◆ **Brief**:
Could you repeat the records below exactly, without the pictures?
┄┄┄┄┄┄┄┄┄┄┄┄┄┄┄┄┄┄┄┄
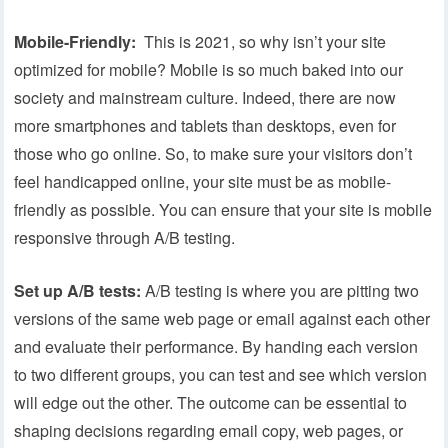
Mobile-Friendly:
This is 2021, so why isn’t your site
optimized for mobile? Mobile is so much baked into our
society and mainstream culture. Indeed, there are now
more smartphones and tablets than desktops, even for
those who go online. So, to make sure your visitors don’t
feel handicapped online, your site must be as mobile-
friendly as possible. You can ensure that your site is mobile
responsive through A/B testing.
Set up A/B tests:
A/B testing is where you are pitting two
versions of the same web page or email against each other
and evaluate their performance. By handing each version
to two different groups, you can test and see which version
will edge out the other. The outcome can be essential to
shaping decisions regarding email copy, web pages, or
┄┄┄┄┄┄┄┄┄┄┄┄┄┄┄┄┄┄┄┄
◆ **Your response**:
Mobile-Friendly:
This is 2021, so why isn’t your site
optimized for mobile? Mobile is so much baked into our
society and mainstream culture. Indeed, there are now
more smartphones and tablets than desktops, even for
those who go online. So, to make sure your visitors don’t
feel handicapped online, your site must be as mobile-
friendly as possible. You can ensure that your site is mobile
responsive through A/B testing.
Set up A/B tests:
A/B testing is where you are pitting two
versions of the same web page or email against each other
and evaluate their performance. By handing each version
to two different groups, you can test and see which version
will edge out the other. The outcome can be essential to
shaping decisions regarding email copy, web pages, or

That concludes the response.